Orange Coast College students and faculty will be participating in the 13th annual Great Shakeout on Oct. 13 at 10:13 a.m. to practice earthquake preparedness on campus and prompt those remaining at home to always stay alert.
“It's extremely important, not just as a reminder that disaster can strike, but also to kind of get that muscle memory built on what to do,” said Kris Cutting, OCC’s Emergency Response Coordinator.
A text message alert will be sent out to all registered students and staff at OCC this Wednesday at 10:03 a.m. that will instruct everyone to drop, take cover and hold on for a minimum of 60 seconds. The school’s alarm will sound 10 minutes later at 10:13, informing those on campus to evacuate every building and make their way to designated sites. Students and staff who are disabled are not required to evacuate during the drill.

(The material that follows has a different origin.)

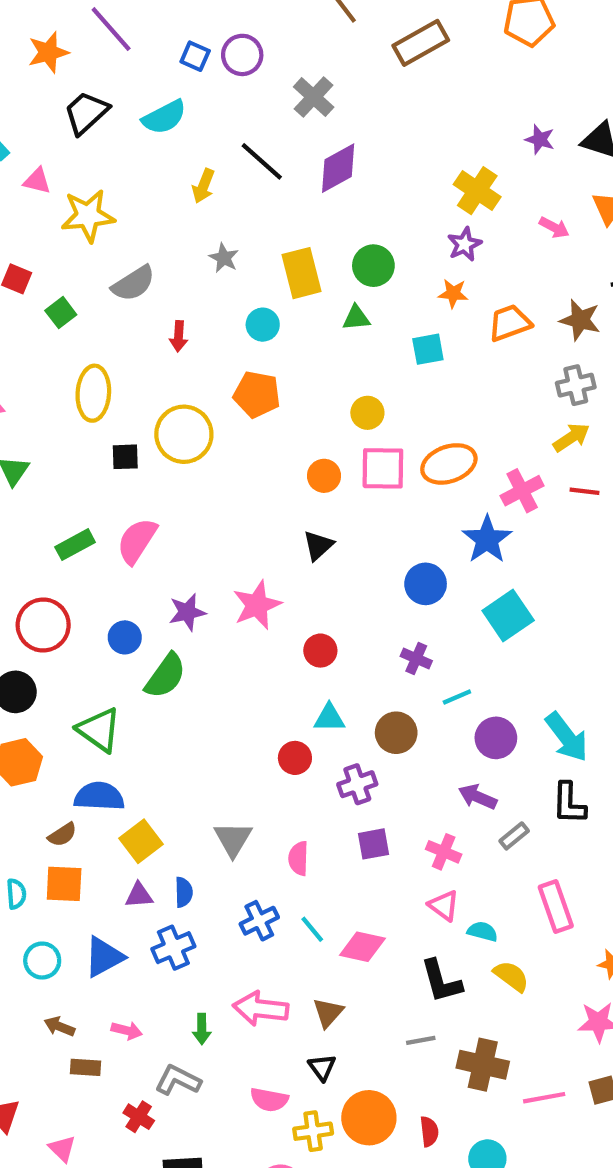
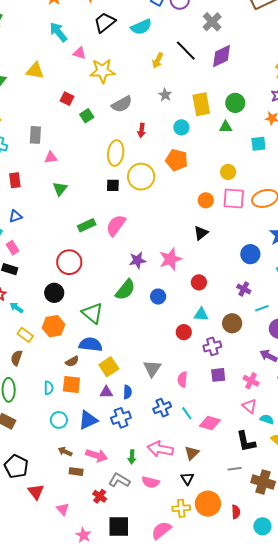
yellow ellipse: (93, 393) -> (116, 153), moved
blue circle: (125, 637) -> (158, 297), moved
pink arrow: (127, 1031) -> (97, 455), size x1.5
pink semicircle: (269, 1100) -> (151, 482), moved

In the event of a real earthquake, properly taking cover is crucial to the safety of everyone involved whether it be in a home, work or school environment.
“Let's say you're under a desk – especially some of the desks on this campus that have wheels or feet – if there's a real earthquake that table could walk away from you. So you want to hold on with one arm to the table, while the other arm protects your head,” Cutting said.
The most recent version of OCC’s evacuation map divides the campus into four sub-quadrants, and one smaller section near the Children’s Center. Building maintenance will be checking classrooms during this time and assure it’s safe to re-enter. Students and employees are advised to review the map prior to the drill on Wednesday. This map is available on OCC’s designated webpage for the event.
OCC’s older buildings have been updated throughout the years to uphold safety standards, and campus structures built more recently, such as the College Center, Student Union and The Harbour are earthquake-proof as well.
“They're all built with the latest earthquake specifications so all the retrofitting was done, but a lot of our buildings are upgraded even if they're older buildings,” Cutting said.
Although the majority of students will not be on campus to actively participate in the Great Shakeout due to remote learning, the event stands as a reminder that natural disaster preparedness is essential to practice at home.
“My recommendation is to have a go bag. If you do have one, I think this is a great reminder to check the stuff in the bag,” Cutting said. “Also, having a plan in place so if we do have to evacuate houses, where do we go?”
Cutting recommended to inform family and friends as soon as disaster strikes, since these circumstances can limit cell service, making it difficult to keep in touch.
“Have an out-of-state contact where you can shoot them a text message, and that way the rest of your family throughout the world can also contact that person and be like ‘hey, I haven't heard from this person in a while, does anybody know if he's okay?’” Cutting said.
Following the Shakeout, a second email regarding the event will be sent to students and faculty. This is required under California’s Clery Law intended to provide transparency around campus crime policy and statistics, according to the Clery Center.
Information on preparing an emergency bag and planning ahead for a natural disaster can be found on the U.S. government’s preparation website.